To investigate the variation of codon usage in the SPANX genes, correspondence analysis (COA) was performed based on the RSCU values of each gene (Figure 2). The COA of different variants of SPANX gene detected the first principal component (F1׳), which could account for 51.84 % of the total synonymous codon usage variation, whereas the second principal component (F2׳) accounted for 19.25 % of the total variation.

Figure 2

Correspondence analysis of RSCU value for the SPANX genes. Distribution of the 46 genes in SPANX on the plane corresponding to the coordinates on the first and second principal axes was shown.

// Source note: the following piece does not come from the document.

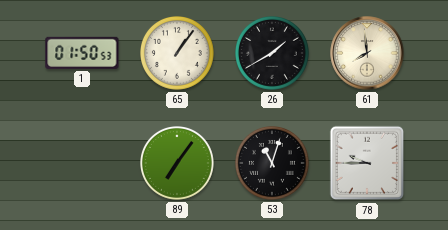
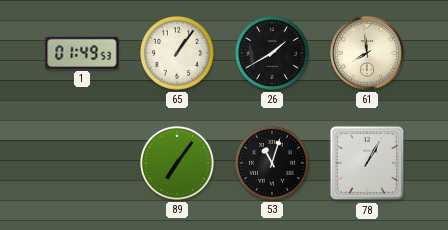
1: 01:50 -> 01:49
78: 9:45 -> 1:05
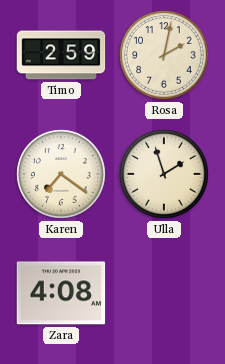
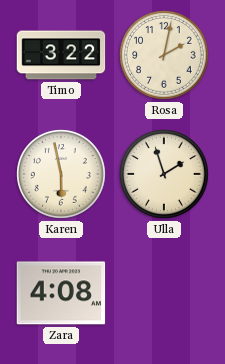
Timo: 2:59 -> 3:22
Karen: 7:21 -> 5:58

Again, several significant correlations were observed between the two principal axes and nucleotide contents Table 3 (see supplementary material). Axis 1(F1) showed a significant positive correlation with A, T, A3, T3 but showed significant negative correlation with C3, GC, GC1, GC2, GC3, Gravy and CBI. Axis 2 (F2) of COA showed significant positive correlation with GC2, GC3, ARO, Gravy and CBI while significant negative correlation with A, T, G, C, A3, T3, G3, C3, GC1, CAI and Laa. Our analysis suggests that mutational pressure and natural selection might have played a major role in shaping the dynamics of codon usage patterns within different variants of SPANX gene supporting the finding of Wei [18].

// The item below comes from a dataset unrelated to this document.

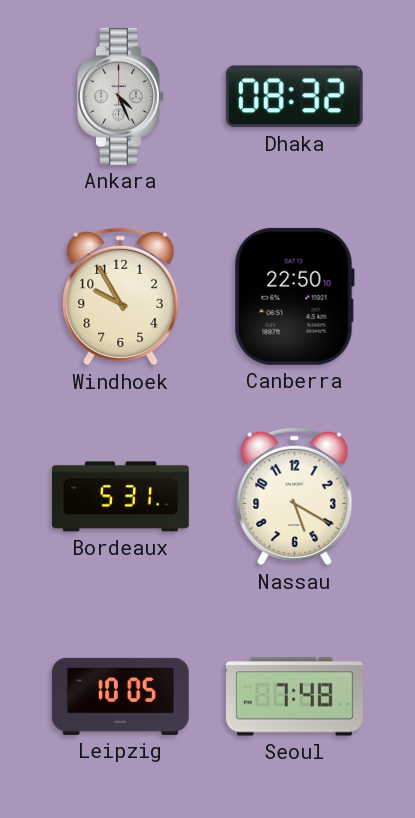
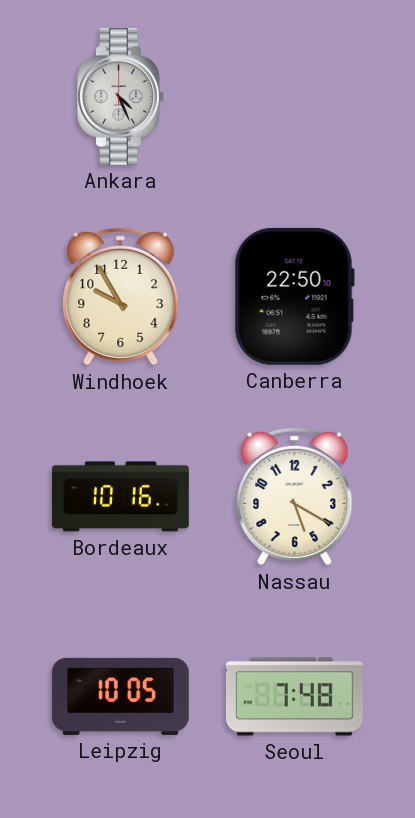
Dhaka: 08:32 -> none
Bordeaux: 5:31 -> 10:16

A neutrality plot was drawn to estimate the magnitude of natural selection against mutation pressure in the codon usage pattern of SPANX gene. Neutrality plot is the regression analysis of G12 (GC12 average of GC1 and GC2) on GC3. The points in the neutrality plot are not diagonally distributed and the values of GC3 are in a narrow distribution, indicating that GC12 and GC3 are definitely not due to the mutational bias (Figure 3). On the other hand, the regression curve (green line) tended to slope towards the horizontal axis. The regression coefficient of GC12 on GC3 in SPANX genes is 0.242, indicating the relative neutrality is 24.20 % while the relative constraint is 75.80 % for GC3. This result suggests natural selection played a major role while mutation pressure played a minor role in shaping the codon usage pattern in SPANX gene. Jia et.al. also found that natural selection played a prominent role in codon usage pattern in Bombyx mori [19]. We also found similar result.

Figure 3

Neutrality plot analysis of the GC12 (GC12 stands for the average value of GC content in the first and second position of the codons) and GC content at the third codon position (GC3) for the coding sequence of SPANX genes. The solid line is the linear regression of GC12 against GC3. Y=0.242x+30.60, R2=0.353.

Conclusions

The codon usage bias is not very high in SPANX genes. The overall GC content is low and the gene is AT rich. Natural selection is the major determining factor in shaping the pattern of codon usage in different variants of SPANX gene rather than mutation pressure.